*ASSIGNED TASK:*
Beginning with the very first line, please reproduce the entries exactly through the line containing "4 курса. дневного отделения.".

[[ DATA UNDER STUDY open ]]

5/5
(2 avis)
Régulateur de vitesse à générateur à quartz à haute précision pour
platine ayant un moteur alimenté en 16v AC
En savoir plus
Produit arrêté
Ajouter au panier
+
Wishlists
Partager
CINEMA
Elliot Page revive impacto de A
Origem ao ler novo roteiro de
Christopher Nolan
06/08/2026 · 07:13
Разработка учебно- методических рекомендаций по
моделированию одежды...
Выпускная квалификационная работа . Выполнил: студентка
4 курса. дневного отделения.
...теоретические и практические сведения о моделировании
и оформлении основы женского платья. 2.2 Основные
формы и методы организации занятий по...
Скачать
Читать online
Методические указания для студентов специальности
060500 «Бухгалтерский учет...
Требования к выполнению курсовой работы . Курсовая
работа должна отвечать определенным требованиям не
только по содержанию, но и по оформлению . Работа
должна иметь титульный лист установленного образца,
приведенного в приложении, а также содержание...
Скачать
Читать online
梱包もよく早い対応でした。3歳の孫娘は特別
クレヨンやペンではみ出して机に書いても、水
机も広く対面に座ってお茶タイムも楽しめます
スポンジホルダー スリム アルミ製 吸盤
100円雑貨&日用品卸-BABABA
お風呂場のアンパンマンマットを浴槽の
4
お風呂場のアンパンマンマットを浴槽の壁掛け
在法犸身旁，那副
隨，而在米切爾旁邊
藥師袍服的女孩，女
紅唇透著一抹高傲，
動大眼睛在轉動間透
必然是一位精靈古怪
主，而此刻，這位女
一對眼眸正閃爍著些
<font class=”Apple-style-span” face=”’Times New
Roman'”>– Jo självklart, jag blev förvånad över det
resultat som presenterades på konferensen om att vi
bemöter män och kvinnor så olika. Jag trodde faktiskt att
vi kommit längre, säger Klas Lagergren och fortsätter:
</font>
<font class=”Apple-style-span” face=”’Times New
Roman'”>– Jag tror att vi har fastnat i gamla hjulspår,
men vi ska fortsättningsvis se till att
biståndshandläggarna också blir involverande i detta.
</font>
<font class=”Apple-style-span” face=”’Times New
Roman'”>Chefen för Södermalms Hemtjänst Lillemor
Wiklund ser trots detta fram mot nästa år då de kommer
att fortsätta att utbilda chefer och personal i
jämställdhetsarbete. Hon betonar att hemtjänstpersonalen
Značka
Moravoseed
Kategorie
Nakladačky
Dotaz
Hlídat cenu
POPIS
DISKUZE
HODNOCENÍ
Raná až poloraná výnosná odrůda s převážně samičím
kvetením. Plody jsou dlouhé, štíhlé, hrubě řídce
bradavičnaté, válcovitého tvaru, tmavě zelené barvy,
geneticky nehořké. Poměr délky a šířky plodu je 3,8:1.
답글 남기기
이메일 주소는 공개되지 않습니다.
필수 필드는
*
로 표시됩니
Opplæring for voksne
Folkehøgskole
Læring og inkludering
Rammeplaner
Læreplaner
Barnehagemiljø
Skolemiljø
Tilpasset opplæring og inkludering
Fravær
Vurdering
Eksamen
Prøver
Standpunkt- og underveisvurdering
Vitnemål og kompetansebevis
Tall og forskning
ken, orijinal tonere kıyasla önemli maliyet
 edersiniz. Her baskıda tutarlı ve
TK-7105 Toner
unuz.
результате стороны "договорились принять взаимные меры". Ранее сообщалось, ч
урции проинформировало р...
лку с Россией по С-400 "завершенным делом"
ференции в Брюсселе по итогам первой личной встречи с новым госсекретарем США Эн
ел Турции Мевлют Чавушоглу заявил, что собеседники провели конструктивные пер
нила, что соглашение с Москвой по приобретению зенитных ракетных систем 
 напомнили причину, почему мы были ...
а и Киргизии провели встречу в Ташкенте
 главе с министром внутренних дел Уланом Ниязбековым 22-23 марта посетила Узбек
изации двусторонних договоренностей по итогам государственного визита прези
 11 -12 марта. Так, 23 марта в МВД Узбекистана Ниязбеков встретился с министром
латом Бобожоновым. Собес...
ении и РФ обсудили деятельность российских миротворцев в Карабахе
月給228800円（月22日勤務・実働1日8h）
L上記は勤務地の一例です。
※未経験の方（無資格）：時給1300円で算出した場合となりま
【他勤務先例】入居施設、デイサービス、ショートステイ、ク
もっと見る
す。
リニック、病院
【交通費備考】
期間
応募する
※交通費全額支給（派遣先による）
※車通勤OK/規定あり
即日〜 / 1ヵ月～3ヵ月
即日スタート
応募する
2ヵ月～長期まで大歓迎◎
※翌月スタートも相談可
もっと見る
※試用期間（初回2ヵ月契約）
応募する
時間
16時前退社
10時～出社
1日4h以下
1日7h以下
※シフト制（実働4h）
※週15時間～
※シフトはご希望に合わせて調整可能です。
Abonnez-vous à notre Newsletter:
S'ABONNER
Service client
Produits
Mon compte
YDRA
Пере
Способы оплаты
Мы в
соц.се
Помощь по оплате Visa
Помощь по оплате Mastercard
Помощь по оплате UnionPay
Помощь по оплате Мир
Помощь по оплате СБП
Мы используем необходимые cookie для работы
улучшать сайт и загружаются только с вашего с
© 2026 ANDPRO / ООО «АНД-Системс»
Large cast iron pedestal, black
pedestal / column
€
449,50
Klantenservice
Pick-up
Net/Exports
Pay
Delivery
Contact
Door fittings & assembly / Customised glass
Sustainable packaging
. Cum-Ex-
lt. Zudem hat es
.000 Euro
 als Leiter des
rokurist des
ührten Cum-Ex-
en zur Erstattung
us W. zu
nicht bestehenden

[[ DATA UNDER STUDY closed ]]

*WRITTEN ANSWER:*
5/5
(2 avis)
Régulateur de vitesse à générateur à quartz à haute précision pour
platine ayant un moteur alimenté en 16v AC
En savoir plus
Produit arrêté
Ajouter au panier
+
Wishlists
Partager
CINEMA
Elliot Page revive impacto de A
Origem ao ler novo roteiro de
Christopher Nolan
06/08/2026 · 07:13
Разработка учебно- методических рекомендаций по
моделированию одежды...
Выпускная квалификационная работа . Выполнил: студентка
4 курса. дневного отделения.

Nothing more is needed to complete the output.